## What this task involves
A faithful copy is required: retype the records from their first line through the line with "0 to 5 mph SE", and omit the pictures.

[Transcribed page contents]
--------
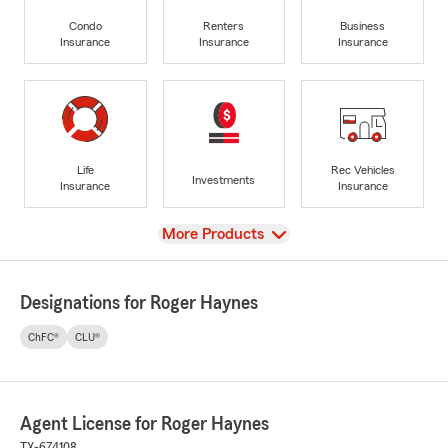
Condo
Renters
Business
Insurance
Insurance
Insurance
Life
Rec Vehicles
Investments
Insurance
Insurance
View
More Products
Designations for Roger Haynes
ChFC®
CLU®
Agent License for Roger Haynes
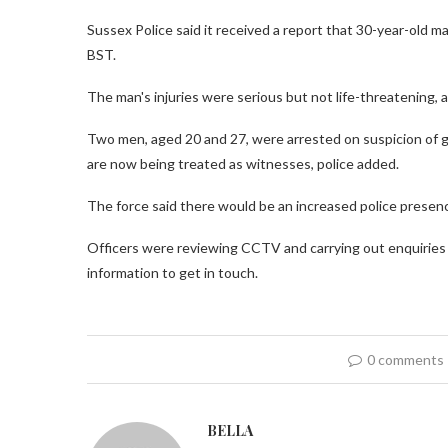
Sussex Police said it received a report that 30-year-old m
BST.
The man's injuries were serious but not life-threatening, 
Two men, aged 20 and 27, were arrested on suspicion of 
are now being treated as witnesses, police added.
The force said there would be an increased police presenc
Officers were reviewing CCTV and carrying out enquiries t
information to get in touch.
0 comments
BELLA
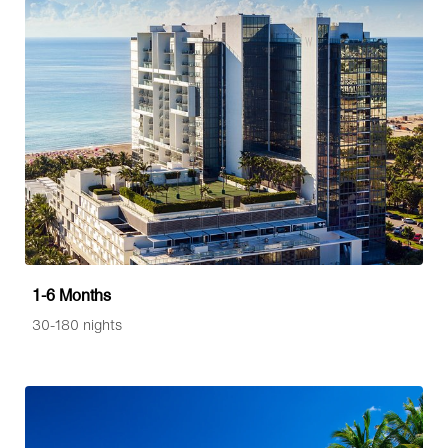
1-6 Months
30-180 nights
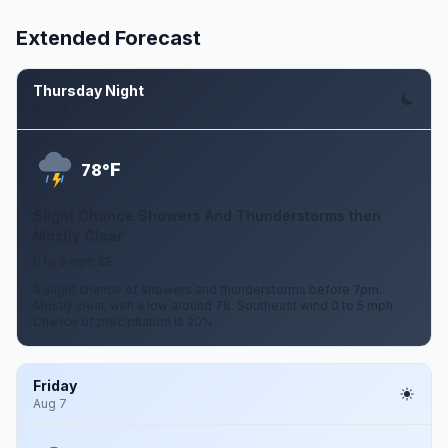
Extended Forecast
Thursday Night
Aug 6
F
78°
Slight Chance Showers And Thunderstorms then
Mostly Clear
0 to 5 mph SE
A slight chance of showers and thunderstorms before 7pm.
Mostly clear, with a low around 78. Southeast wind 0 to 5 mph.
Chance of precipitation is 20%.
Friday
Aug 7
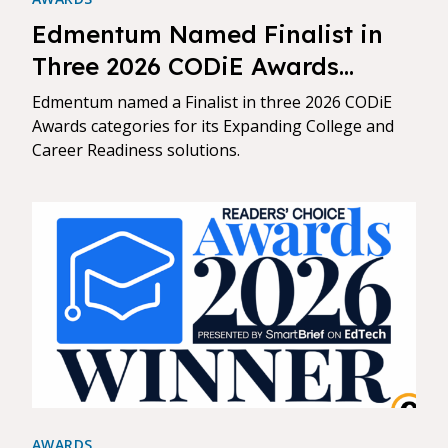
Edmentum Named Finalist in
Three 2026 CODiE Awards
Categories
Edmentum named a Finalist in three 2026 CODiE
Awards categories for its Expanding College and
Career Readiness solutions.
AWARDS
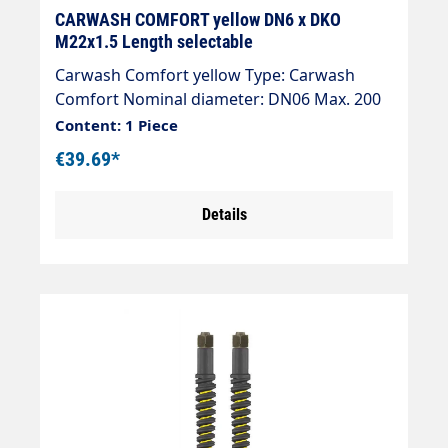
CARWASH COMFORT yellow DN6 x DKO
M22x1.5 Length selectable
Carwash Comfort yellow Type: Carwash
Comfort Nominal diameter: DN06 Max. 200
bar / 60 °C Colour: yellow Connection: 2x
Content: 1 Piece
DKO M22x1.5
€39.69*
Details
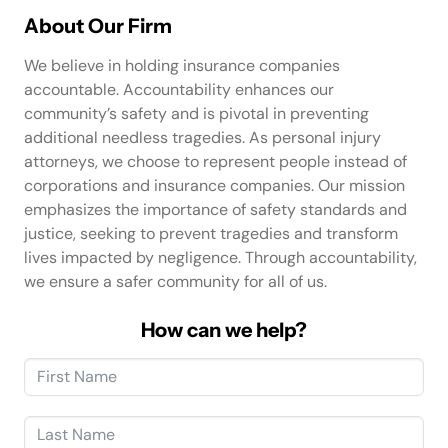
About Our Firm
We believe in holding insurance companies
accountable. Accountability enhances our
community’s safety and is pivotal in preventing
additional needless tragedies. As personal injury
attorneys, we choose to represent people instead of
corporations and insurance companies. Our mission
emphasizes the importance of safety standards and
justice, seeking to prevent tragedies and transform
lives impacted by negligence. Through accountability,
we ensure a safer community for all of us.
How can we help?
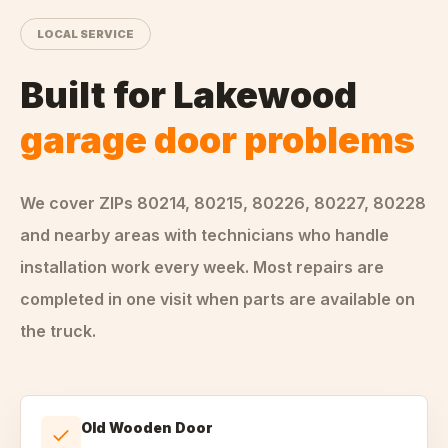
LOCAL SERVICE
Built for
Lakewood
garage door problems
We cover ZIPs
80214, 80215, 80226, 80227, 80228
and nearby areas
with technicians who handle
installation
work every week. Most repairs are
completed in one visit when parts are available on
the truck.
Old Wooden Door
--------
## Finished exercise
Condo
Renters
Business
Insurance
Insurance
Insurance
Life
Rec Vehicles
Investments
Insurance
Insurance
View
More Products
Designations for Roger Haynes
ChFC®
CLU®
Agent License for Roger Haynes
Sussex Police said it received a report that 30-year-old m
BST.
The man's injuries were serious but not life-threatening, 
Two men, aged 20 and 27, were arrested on suspicion of 
are now being treated as witnesses, police added.
The force said there would be an increased police presenc
Officers were reviewing CCTV and carrying out enquiries t
information to get in touch.
0 comments
BELLA
1-6 Months
30-180 nights
Extended Forecast
Thursday Night
Aug 6
F
78°
Slight Chance Showers And Thunderstorms then
Mostly Clear
0 to 5 mph SE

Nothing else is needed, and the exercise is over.